Many cut-out designs are marketed as female specific but in reality are just modified male designs. Trauma and inflammation of the labial tissues is a fairly common issue in female riders. Many cut-out saddle designs will alleviate pressure on the inner labia but then transfer it to the outer labia instead.
If left, the inflammation and swelling can become serious, make the area more prone to further damage and, due to adopting unusual positions on the saddle to try to alleviate the discomfort, can lead to secondary injuries to the back or knees.

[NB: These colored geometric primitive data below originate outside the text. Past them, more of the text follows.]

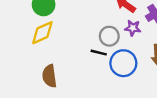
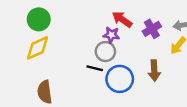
purple star: (133, 28) -> (111, 35), moved

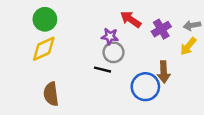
purple star: (111, 35) -> (110, 36), moved
blue circle: (120, 79) -> (145, 87), moved

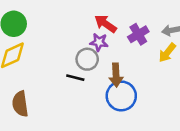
purple star: (110, 36) -> (99, 42), moved
brown arrow: (164, 72) -> (116, 75), moved

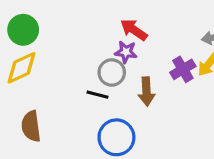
purple cross: (138, 34) -> (183, 69), moved
blue circle: (121, 96) -> (116, 137), moved

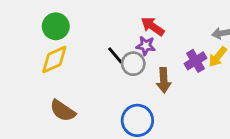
black line: (97, 95) -> (115, 55), moved, turned 36
brown semicircle: (31, 126) -> (63, 111), turned -48

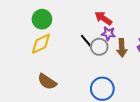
red arrow: (153, 26) -> (103, 18), moved
brown arrow: (164, 80) -> (122, 48), moved

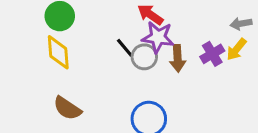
purple star: (108, 33) -> (158, 37), size x1.5
yellow diamond: (41, 44) -> (58, 52), turned -70

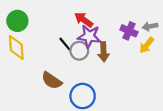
purple cross: (212, 54) -> (129, 31), moved, turned -35
brown semicircle: (67, 108) -> (52, 81), moved

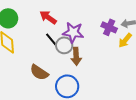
red arrow: (84, 20) -> (48, 17), moved
brown arrow: (104, 52) -> (76, 56), moved

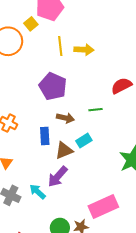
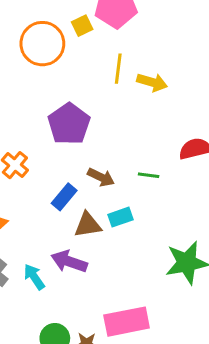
purple pentagon: (53, 86) -> (69, 124), moved
blue rectangle: (45, 136) -> (64, 197), turned 30
purple arrow: (58, 177) -> (69, 262), turned 55

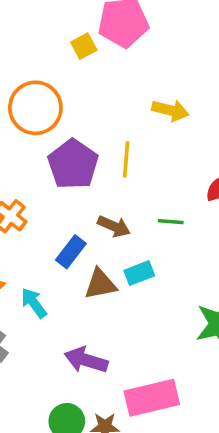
orange circle: (42, 44) -> (35, 108), moved
yellow line: (118, 69) -> (126, 159), moved
purple arrow: (69, 262) -> (86, 360), moved
cyan arrow: (34, 277) -> (34, 303), moved

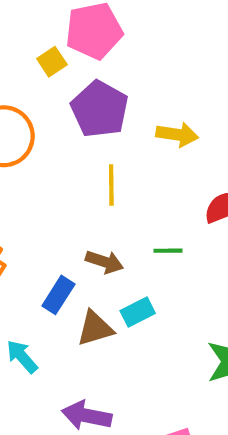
yellow arrow: (170, 110) -> (177, 135), moved
purple pentagon: (73, 164) -> (100, 109), moved

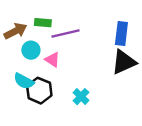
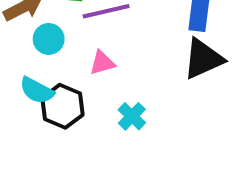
pink triangle: (52, 60) -> (102, 63), moved, turned -49

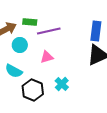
black hexagon: (63, 106) -> (33, 90), moved

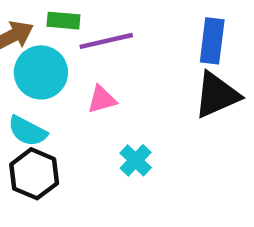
cyan circle: (20, 45) -> (41, 72), size x1.5
black hexagon: (33, 90) -> (34, 174), moved

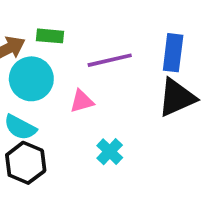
purple line: (106, 41) -> (110, 60), moved

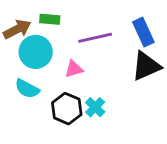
blue rectangle: (173, 53) -> (143, 32), turned -32
black hexagon: (26, 163) -> (67, 109), moved

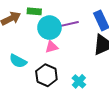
cyan circle: (36, 52) -> (49, 28), moved
cyan cross: (95, 107) -> (79, 81), moved

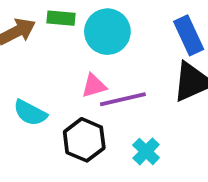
purple line: (67, 25) -> (123, 99), moved
cyan circle: (49, 28) -> (107, 32), moved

This article specific to women's saddle issues offers more detail.
Tale of a saddle
During the build up to the London 2012 Olympics, the coaching and support staff identified the saddle as a main area of interest as saddle discomfort was an issue for many of the squad. The search for marginal gains in all areas resulted in highly aggressive and aerodynamic positions where bodyweight distribution became acute, with soreness, discomfort and injury being real concerns. Over time however British Cycling and UK Sport developed a custom solution that delivered a huge improvement for many members of the team.